Compressive optic neuropathy from orbital hemorrhage: See 3.20, Traumatic Retrobulbar Hemorrhage (Orbital Hemorrhage).
Compressive optic neuropathy from orbital foreign body: See 3.22, Intraorbital Foreign Body.
Optic nerve sheath hematoma: Optic nerve sheath fenestration may be helpful in the acute stage if optic neuropathy is progressing and no other cause is evident.
Optic nerve head avulsion: No effective treatment. If external ophthalmoplegia is present, surgical exploration for avulsed EOM may be necessary.
Deceleration injury: Effective treatment of posterior indirect TON is, at best, extremely limited. Given the results of the Corticosteroid Randomization After Significant Head Injury (CRASH) study, high-dose corticosteroids should never be offered by ophthalmologists to patients with concomitant TBI or if the TON is older than 8 hours. In the vast majority of cases, we recommend observation alone. If corticosteroids are considered (no evidence of TBI, injury within 8-hour window, no medical comorbidities), the lack of definitive therapeutic evidence and significant side effects must be discussed with the patient and/or family and the primary care team; as a practical matter, this scenario is not frequently encountered. Dosing of methylprednisolone includes a loading dose of 30 mg/kg and then 5.4 mg/kg q6h for 48 hours. Proton-pump inhibitors (e.g., omeprazole) should be given concomitantly. More recently, erythropoietin and transcorneal electrical stimulation have been studied as potential treatments for TON. To date, the evidence is limited by study design, low study power, and lack of randomization and masking. At present, neither modality should be considered standard of care for TON.
Bone impingement of the optic canal: Endoscopic optic canal and orbital apex decompression may be offered in select cases, especially if the optic neuropathy is progressive. However, this option should be approached with extreme caution because of the proximity to the cavernous sinus and carotid siphon and possible bony instability of the skull base. The procedure should only be performed by an otolaryngologist and/or neurosurgeon experienced in stereotactic endoscopic sinus and skull base surgery. The patient and/or family should also be informed that there are no definitive data that prove the efficacy of this procedure in TON and that optic canal decompression may result in additional damage to the intracanalicular optic nerve. On occasion, a transcranial approach for optic canal decompression is indicated, depending on the location of the bone fragments.

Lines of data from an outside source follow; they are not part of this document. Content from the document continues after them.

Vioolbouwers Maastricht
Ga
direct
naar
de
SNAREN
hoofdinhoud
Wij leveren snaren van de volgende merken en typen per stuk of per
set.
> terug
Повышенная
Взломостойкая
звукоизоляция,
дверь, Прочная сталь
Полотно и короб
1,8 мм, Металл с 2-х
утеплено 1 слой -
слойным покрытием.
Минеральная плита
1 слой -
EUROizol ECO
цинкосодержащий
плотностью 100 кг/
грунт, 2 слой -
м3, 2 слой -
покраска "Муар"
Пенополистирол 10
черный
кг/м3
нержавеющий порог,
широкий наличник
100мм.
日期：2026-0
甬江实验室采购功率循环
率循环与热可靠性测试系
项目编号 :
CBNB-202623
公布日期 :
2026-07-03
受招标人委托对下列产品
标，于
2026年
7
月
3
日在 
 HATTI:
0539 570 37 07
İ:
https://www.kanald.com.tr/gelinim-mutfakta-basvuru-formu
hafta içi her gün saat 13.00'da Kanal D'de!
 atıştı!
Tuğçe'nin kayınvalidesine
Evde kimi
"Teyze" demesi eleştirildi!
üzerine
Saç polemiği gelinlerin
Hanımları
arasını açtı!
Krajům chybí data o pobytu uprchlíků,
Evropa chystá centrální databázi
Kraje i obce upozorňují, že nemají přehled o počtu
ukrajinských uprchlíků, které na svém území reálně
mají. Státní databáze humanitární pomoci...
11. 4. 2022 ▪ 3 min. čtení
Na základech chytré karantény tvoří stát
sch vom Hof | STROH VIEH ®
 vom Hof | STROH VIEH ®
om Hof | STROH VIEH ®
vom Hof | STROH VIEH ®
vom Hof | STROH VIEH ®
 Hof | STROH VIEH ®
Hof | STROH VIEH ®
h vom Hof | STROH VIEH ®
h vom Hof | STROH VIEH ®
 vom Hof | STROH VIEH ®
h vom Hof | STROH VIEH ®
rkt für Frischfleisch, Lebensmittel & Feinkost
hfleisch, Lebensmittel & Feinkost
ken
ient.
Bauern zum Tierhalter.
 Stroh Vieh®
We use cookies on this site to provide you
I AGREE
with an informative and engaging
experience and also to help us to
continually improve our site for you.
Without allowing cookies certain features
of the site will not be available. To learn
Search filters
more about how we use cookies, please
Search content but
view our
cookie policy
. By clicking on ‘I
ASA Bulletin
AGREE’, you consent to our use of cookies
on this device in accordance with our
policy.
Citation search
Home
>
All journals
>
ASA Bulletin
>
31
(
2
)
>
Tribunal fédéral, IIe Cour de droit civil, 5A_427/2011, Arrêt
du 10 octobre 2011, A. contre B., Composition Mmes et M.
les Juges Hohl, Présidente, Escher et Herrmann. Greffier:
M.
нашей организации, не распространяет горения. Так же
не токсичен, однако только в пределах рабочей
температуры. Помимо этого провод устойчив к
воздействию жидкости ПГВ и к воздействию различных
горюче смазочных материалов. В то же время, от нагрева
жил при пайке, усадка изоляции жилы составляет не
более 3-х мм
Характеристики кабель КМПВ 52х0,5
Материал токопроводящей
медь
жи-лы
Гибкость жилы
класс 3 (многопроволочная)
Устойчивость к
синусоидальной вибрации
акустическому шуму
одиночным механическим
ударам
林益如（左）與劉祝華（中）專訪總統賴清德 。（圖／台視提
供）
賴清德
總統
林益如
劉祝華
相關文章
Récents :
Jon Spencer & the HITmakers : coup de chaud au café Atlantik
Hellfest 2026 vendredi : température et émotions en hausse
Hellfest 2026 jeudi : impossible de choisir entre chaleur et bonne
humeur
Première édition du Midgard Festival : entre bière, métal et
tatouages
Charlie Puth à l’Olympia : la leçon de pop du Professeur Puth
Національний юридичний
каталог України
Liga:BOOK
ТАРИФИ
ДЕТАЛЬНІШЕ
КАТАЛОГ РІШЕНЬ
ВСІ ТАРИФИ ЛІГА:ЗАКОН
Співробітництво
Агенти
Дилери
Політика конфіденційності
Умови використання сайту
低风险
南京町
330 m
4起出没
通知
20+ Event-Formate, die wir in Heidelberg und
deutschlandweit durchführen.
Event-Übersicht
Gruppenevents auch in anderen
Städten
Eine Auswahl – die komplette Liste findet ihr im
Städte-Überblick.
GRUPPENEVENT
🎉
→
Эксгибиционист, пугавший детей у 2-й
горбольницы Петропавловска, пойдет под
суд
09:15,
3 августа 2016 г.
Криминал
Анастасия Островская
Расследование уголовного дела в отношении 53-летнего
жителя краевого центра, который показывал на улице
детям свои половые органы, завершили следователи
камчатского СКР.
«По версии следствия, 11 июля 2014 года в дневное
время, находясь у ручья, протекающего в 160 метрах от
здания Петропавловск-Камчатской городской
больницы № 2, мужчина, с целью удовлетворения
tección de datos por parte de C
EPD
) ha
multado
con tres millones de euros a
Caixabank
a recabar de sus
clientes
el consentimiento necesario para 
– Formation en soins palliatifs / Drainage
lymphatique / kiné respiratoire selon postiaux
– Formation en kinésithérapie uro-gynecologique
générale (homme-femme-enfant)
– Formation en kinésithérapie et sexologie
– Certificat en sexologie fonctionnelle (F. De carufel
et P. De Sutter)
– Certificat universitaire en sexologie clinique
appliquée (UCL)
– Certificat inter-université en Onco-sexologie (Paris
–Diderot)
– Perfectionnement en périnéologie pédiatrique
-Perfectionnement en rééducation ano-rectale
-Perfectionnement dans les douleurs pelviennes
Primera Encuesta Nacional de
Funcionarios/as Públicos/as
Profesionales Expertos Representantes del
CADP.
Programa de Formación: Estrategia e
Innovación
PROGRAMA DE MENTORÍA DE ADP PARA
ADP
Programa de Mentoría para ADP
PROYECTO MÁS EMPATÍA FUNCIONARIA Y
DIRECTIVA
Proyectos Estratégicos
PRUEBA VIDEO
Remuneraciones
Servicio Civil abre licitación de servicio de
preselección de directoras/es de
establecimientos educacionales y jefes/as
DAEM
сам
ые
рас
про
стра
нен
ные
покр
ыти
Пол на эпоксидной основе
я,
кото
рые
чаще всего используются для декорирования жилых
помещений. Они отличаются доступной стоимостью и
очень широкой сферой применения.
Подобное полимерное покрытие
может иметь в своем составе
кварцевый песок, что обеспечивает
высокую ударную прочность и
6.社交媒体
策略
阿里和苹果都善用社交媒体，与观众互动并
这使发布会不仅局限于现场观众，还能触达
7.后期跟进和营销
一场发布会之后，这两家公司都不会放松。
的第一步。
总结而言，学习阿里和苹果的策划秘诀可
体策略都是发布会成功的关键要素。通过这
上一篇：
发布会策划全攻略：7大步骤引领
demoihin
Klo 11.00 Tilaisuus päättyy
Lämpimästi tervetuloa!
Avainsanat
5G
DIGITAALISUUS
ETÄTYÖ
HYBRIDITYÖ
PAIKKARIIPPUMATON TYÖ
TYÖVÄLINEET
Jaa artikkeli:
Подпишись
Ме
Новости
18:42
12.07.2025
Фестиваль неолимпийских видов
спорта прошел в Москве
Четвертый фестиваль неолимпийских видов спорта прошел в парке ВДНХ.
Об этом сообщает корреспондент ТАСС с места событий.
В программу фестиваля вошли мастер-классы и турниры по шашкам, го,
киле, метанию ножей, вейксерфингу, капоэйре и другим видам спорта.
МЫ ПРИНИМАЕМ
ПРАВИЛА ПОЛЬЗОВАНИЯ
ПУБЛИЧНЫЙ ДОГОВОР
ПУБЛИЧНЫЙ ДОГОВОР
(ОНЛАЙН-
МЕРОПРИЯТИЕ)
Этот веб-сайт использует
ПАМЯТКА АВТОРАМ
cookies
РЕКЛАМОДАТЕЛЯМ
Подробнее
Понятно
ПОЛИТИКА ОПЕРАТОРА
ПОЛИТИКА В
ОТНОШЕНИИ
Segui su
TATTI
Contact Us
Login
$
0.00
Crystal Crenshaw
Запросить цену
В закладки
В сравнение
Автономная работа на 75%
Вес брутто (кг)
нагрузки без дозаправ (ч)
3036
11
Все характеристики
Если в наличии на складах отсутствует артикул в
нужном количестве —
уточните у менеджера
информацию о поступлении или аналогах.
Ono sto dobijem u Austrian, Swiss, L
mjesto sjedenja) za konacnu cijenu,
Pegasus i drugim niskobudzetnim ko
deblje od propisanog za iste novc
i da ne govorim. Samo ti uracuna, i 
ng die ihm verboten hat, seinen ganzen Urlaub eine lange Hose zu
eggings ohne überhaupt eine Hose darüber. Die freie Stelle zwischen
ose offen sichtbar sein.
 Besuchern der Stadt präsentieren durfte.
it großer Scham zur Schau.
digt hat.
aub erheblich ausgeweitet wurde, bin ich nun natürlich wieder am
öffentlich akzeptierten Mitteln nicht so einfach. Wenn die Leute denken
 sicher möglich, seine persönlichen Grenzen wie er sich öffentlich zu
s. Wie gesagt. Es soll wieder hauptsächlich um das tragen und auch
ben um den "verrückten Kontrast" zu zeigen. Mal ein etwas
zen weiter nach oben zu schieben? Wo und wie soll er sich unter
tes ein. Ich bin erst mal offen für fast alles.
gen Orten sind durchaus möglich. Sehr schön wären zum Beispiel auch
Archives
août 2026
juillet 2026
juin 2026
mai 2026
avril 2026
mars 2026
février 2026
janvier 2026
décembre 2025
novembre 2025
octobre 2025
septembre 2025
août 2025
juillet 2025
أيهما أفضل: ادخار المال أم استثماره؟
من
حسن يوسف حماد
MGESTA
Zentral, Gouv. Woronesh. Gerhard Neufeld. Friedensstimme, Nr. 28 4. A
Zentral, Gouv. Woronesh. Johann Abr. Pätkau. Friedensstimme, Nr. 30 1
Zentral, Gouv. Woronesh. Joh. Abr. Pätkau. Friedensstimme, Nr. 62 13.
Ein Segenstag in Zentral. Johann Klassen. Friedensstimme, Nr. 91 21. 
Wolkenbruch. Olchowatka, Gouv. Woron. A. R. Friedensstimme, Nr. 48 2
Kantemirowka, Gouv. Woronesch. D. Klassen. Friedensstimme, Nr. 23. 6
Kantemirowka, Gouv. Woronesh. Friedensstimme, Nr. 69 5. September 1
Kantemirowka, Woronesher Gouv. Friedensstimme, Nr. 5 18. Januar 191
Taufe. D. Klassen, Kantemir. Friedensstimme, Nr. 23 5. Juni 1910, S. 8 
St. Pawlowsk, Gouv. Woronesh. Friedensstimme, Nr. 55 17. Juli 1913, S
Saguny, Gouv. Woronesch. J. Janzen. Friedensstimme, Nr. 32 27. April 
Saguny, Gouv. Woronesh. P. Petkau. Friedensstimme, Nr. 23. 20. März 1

Vision, pupillary reaction, and color vision should be evaluated daily for 1 to 2 days in cases of indirect TON where progression is suspected. With a nonprogressive TON, the patient can follow up in weeks to months to assess for spontaneous improvement. If a secondary etiology is causing a TON, follow-up depends on the intervention offered and may be more frequent and prolonged. If facial and orbital fracture repair is indicated, it is crucial to document the preoperative visual acuity and visual fields (if possible) and to explain to the patient and family that TON is already present in order to avoid later claims of iatrogenic optic nerve injury. In comatose patients with suspected TON who require facial or orbital fracture repair, the family should be informed that only limited assessment of visual function is possible preoperatively, but significant traumatic visual compromise may have occurred. Always remember that a RAPD may indicate asymmetric, bilateral TON; resist any reassurances to the patients family of normal contralateral visual function in obtunded or uncooperative patients with a RAPD. Anecdotally, mild-to-moderate posterior indirect TON may show significant spontaneous improvement over 3 to 6 months in 30% to 60% of patients, while severe initial visual loss seems to carry a worse prognosis.